I have a decision to make. The deadline is tomorrow morning, around nine o’clock. And I have no idea which way I’m gonna go yet. Maybe you can help me.

See, three days a week I drive my dog to her ‘school’ on the way to work. It’s a place that does training, and lets dogs socialize, and keeps them exercised and all of that.

(Yes, I know. It’s ‘doggie day care’. You think I don’t feel the shame? That I don’t know how frigging ridiculous that sounds? That I don’t see the smirks when I tell people? And worst of all, that the dog — the damned dog — is more pampered than I am? Oh, I know. I most certainly know.

But what the hell can I do? She’s already been there for three years or so. I can’t very well unenroll her. I’m not going to pull her out of classes, now that she’s settled into a routine. The best I can hope for is that she gets herself expelled for not studying, or talking in class, or getting caught doing drugs. It’s a longshot at best, I realize.

Still, it’s all I’ve got. That’s why I’ve started grinding marijuana leaves into her food every morning. So far, the folks at the kennel haven’t noticed. And the dog has been eating all the chips and Twinkies in the house. Damn. Maybe I need a new plan.)

Anyway, I take her over there three days a week. And the guy that runs the place always says hello, and chats for a while. He’s usually pretty cool. Until recently, that is. Lately, things have changed. It’s different now. Tense. Edgy. Different.

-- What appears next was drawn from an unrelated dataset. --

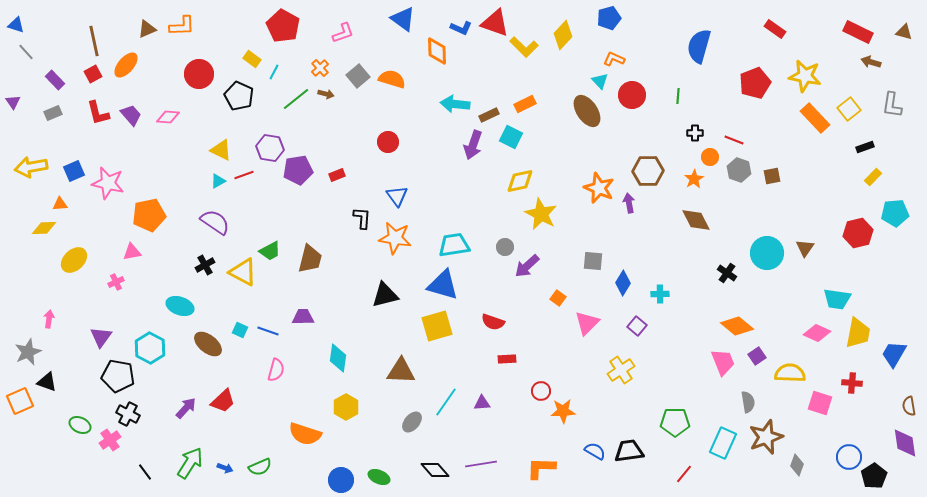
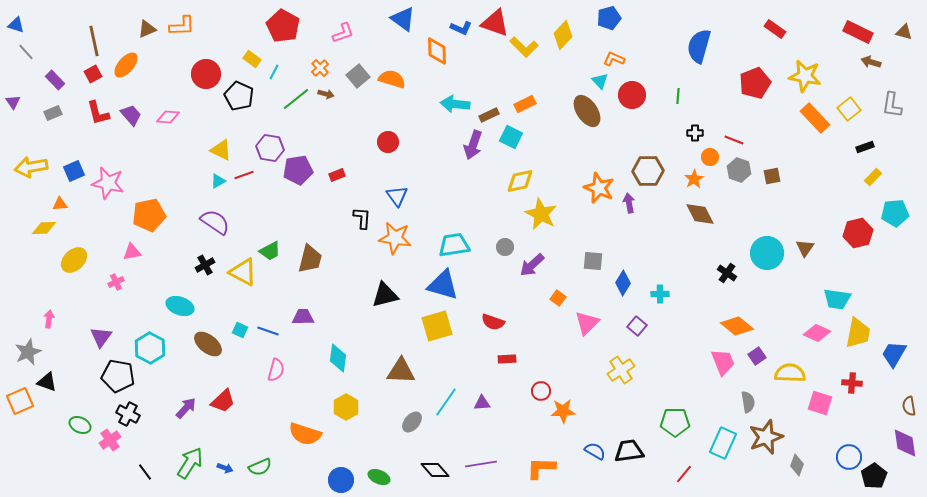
red circle at (199, 74): moved 7 px right
brown diamond at (696, 220): moved 4 px right, 6 px up
purple arrow at (527, 266): moved 5 px right, 1 px up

Here’s the problem: since the World Series started, this guy’s become a Yankee backer. Now, he never talked about baseball before. I remember him even saying once that he doesn’t like baseball. But ever since the damned Yankees manhandled the hometown Red Sox to advance to the big dance, this guy’s been acting like he’s from the Bronx. Maybe he’s just been yanking my chain. Or maybe he’s hopped on the bandwagon. Maybe he’s channeling that big fatassed Babe Ruth. I don’t know. And frankly, I don’t care. It’s payback time.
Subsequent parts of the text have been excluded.